Talking the walk

 
Last Updated: Sunday 28 June 2015

Talking the walk

A daily wage worker, earning between Rs 100-150 a day, is posted to help each guard with patrolling, maintenance and cooking. Food supplies come from the nearest village market a few kilometres away. The guard and the worker share the food cost.

There are small mercies, though. "At least we have walkie talkies now. When I joined the service in 1972, our only option was to walk to the range office," said forest guard Ramakant Mishra at the Indri camp.

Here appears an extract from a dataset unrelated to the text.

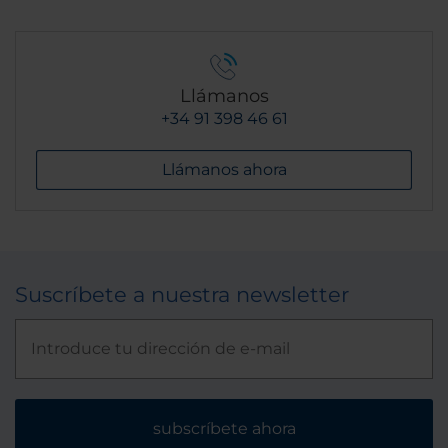
Llámanos
+34 91 398 46 61
Llámanos ahora
Suscríbete a nuestra newsletter
subscríbete ahora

"This is our only means of communications; sometimes days go by without meeting another person," said Maravi, the walkie talkie hooked to the belt of his khaki trousers. At the Koppedabri camp, Maravi climbed to the roof of the two-room house to talk to the deputy ranger at Khisli camp. "The signal is good only on the roof. Otherwise I can hear them, but they cannot hear me," said Maravi, 29.

A walkie-talkie can be the difference between life and death for a guard. Mishra recalled how in 2005 a bear attacked a forest worker of Indri camp cycling through the forest. After it left him alone, he managed to get up and limp to Simti camp, where he found nobody. He cleaned the wounds with an antiseptic and half-walked half-crawled to Indri. "He would have died if he hadn't the determination to reach the camp no matter what," Mishra said. Then there is the tale of a forest guard killed by a camp elephant in 1994.

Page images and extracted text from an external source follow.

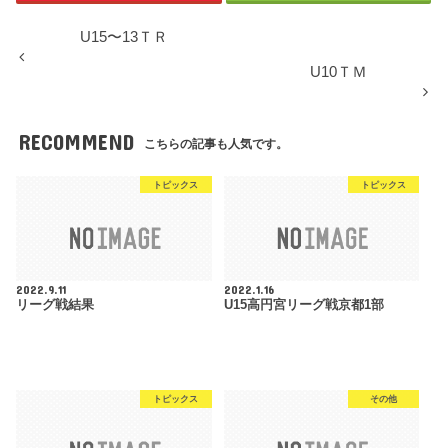
U15〜13ＴＲ
U10ＴＭ
RECOMMEND
こちらの記事も人気です。
トピックス
トピックス
2022.9.11
2022.1.16
リーグ戦結果
U15高円宮リーグ戦京都1部
トピックス
その他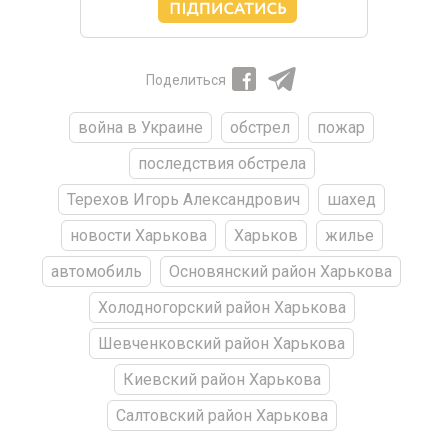
Поделиться
война в Украине
обстрел
пожар
последствия обстрела
Терехов Игорь Александрович
шахед
новости Харькова
Харьков
жилье
автомобиль
Основянский район Харькова
Холодногорский район Харькова
Шевченковский район Харькова
Киевский район Харькова
Салтовский район Харькова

In forest guard stories, wild animals seem different from the wildlife documentaries--on foot, one does not get to see too much wildlife, only signs of their presence. On his beat, Maravi pointed at a patch of flattened grass and said it indicated a bison had rested there, probably the previous night. Mishra had a stint with wildlife research he kept watch over a tigress and her two cubs for 10 days. All he could recall was that the cubs obediently followed their mother.

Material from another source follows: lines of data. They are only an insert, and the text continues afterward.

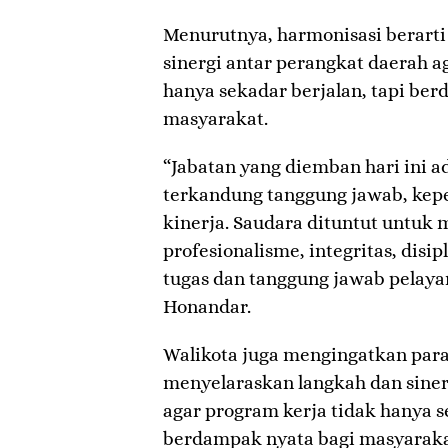
​Menurutnya, harmonisasi berarti
sinergi antar perangkat daerah a
hanya sekadar berjalan, tapi be
masyarakat.
“Jabatan yang diemban hari ini 
terkandung tanggung jawab, kepe
kinerja. Saudara dituntut untuk
profesionalisme, integritas, disipl
tugas dan tanggung jawab pelayan
Honandar.
Walikota juga mengingatkan para
menyelaraskan langkah dan siner
agar program kerja tidak hanya s
berdampak nyata bagi masyarakat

The guards said the villagers surrounding the forest dislike them because the department routinely says no to all their demands. But, unlike the officers, the guards interact with the villagers. Earlier, two guards lived in a nearby village, but it was very uncomfortable living in close proximity with people who are always at odds with the department. The guards moved out.

A team of armed ex-military men, hired under the Tiger Protection Programme, have what the guards do not firearms. "They complain often about the hardships of living in the forest camps," said a range officer. "It surprised me. Surely army life is tougher? But the men say that in the army, all arrangements are made for them. On a scale of 1 to 10, they rate army life as 9 or 10. And life here 1 or 2," he said.

Patrolling the borders attracts more romance and privilege than patrolling the source of water, air and biodiversity.